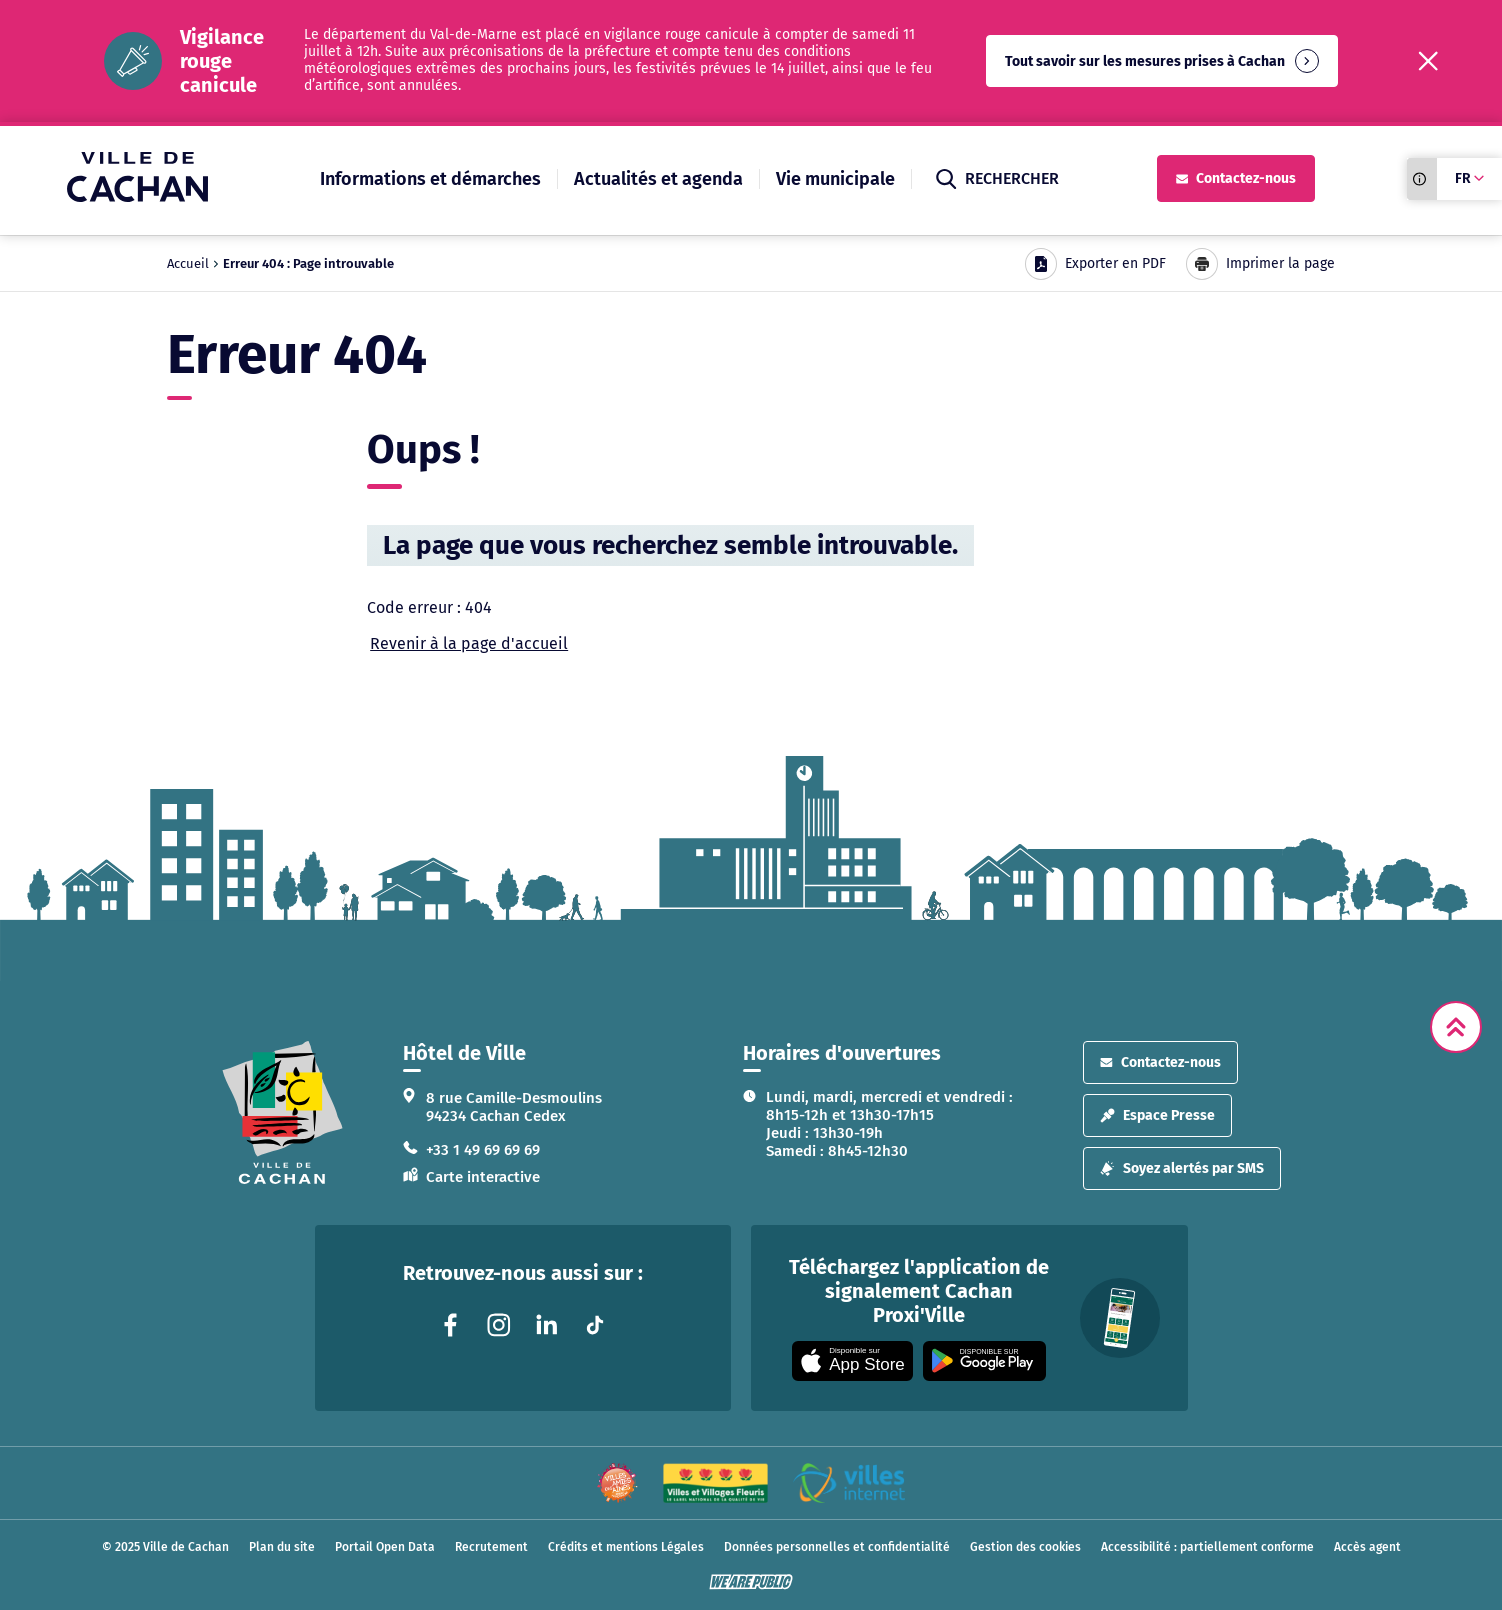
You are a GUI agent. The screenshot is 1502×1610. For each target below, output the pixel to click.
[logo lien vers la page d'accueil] (282, 1112)
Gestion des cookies (1025, 1547)
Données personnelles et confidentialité (837, 1547)
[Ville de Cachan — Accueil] (137, 196)
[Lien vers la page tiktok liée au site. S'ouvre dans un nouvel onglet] (595, 1325)
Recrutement (491, 1547)
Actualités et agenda (658, 179)
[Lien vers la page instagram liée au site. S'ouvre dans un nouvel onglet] (499, 1325)
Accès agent (1367, 1547)
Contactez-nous (1236, 178)
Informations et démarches (430, 179)
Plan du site (282, 1547)
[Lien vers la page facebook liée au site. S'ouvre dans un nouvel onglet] (451, 1325)
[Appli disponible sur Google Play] (984, 1361)
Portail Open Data (385, 1547)
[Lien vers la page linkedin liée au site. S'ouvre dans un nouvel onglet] (547, 1325)
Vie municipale (835, 179)
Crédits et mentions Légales (626, 1547)
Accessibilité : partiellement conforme (1207, 1547)
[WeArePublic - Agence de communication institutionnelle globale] (751, 1582)
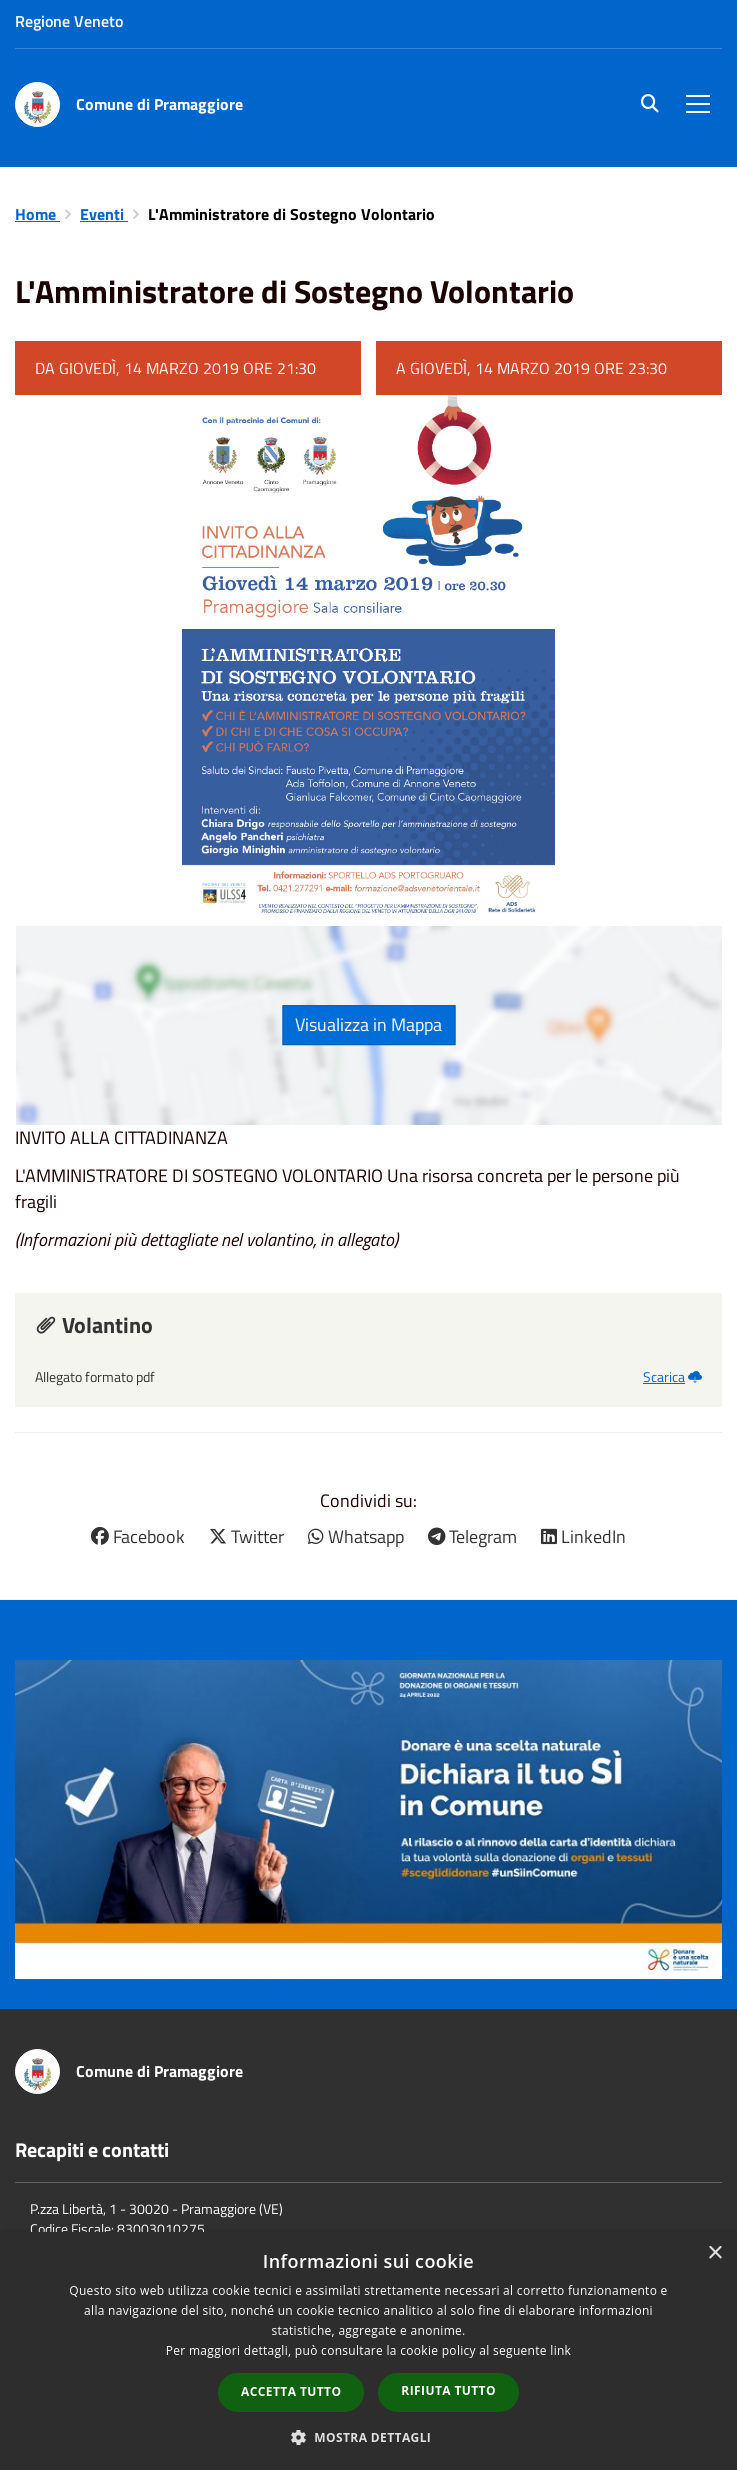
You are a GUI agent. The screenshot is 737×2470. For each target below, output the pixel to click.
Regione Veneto (69, 21)
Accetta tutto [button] (291, 2391)
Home (37, 214)
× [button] (714, 2253)
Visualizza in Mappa (368, 1024)
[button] (369, 2436)
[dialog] (368, 2351)
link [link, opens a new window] (560, 2350)
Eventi (104, 214)
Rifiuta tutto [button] (448, 2390)
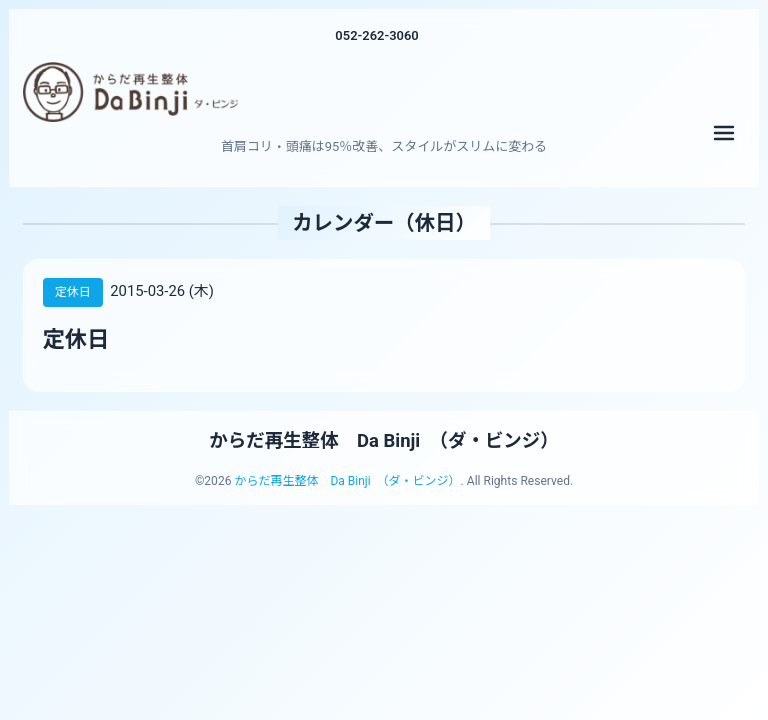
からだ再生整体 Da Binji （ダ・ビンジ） (384, 441)
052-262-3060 (377, 35)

====

- **Work item**
Copy out the material above in full and exactly, but with no pictures.

- **Exercise result**
You are a GUI agent. The screenshot is 1502×1610. For each target below, output the pixel to click.
[logo lien vers la page d'accueil] (282, 1112)
Gestion des cookies (1025, 1547)
Données personnelles et confidentialité (837, 1547)
[Ville de Cachan — Accueil] (137, 196)
[Lien vers la page tiktok liée au site. S'ouvre dans un nouvel onglet] (595, 1325)
Recrutement (491, 1547)
Actualités et agenda (658, 179)
[Lien vers la page instagram liée au site. S'ouvre dans un nouvel onglet] (499, 1325)
Accès agent (1367, 1547)
Contactez-nous (1236, 178)
Informations et démarches (430, 179)
Plan du site (282, 1547)
[Lien vers la page facebook liée au site. S'ouvre dans un nouvel onglet] (451, 1325)
[Appli disponible sur Google Play] (984, 1361)
Portail Open Data (385, 1547)
[Lien vers la page linkedin liée au site. S'ouvre dans un nouvel onglet] (547, 1325)
Vie municipale (835, 179)
Crédits et mentions Légales (626, 1547)
Accessibilité : partiellement conforme (1207, 1547)
[WeArePublic - Agence de communication institutionnelle globale] (751, 1582)
You are a GUI agent. The screenshot is 737×2470. For each target below, output the pixel to click.
Regione Veneto (69, 21)
Accetta tutto [button] (291, 2391)
Home (37, 214)
× [button] (714, 2253)
Visualizza in Mappa (368, 1024)
[button] (369, 2436)
[dialog] (368, 2351)
link [link, opens a new window] (560, 2350)
Eventi (104, 214)
Rifiuta tutto [button] (448, 2390)
からだ再生整体 Da Binji （ダ・ビンジ） (384, 441)
052-262-3060 (377, 35)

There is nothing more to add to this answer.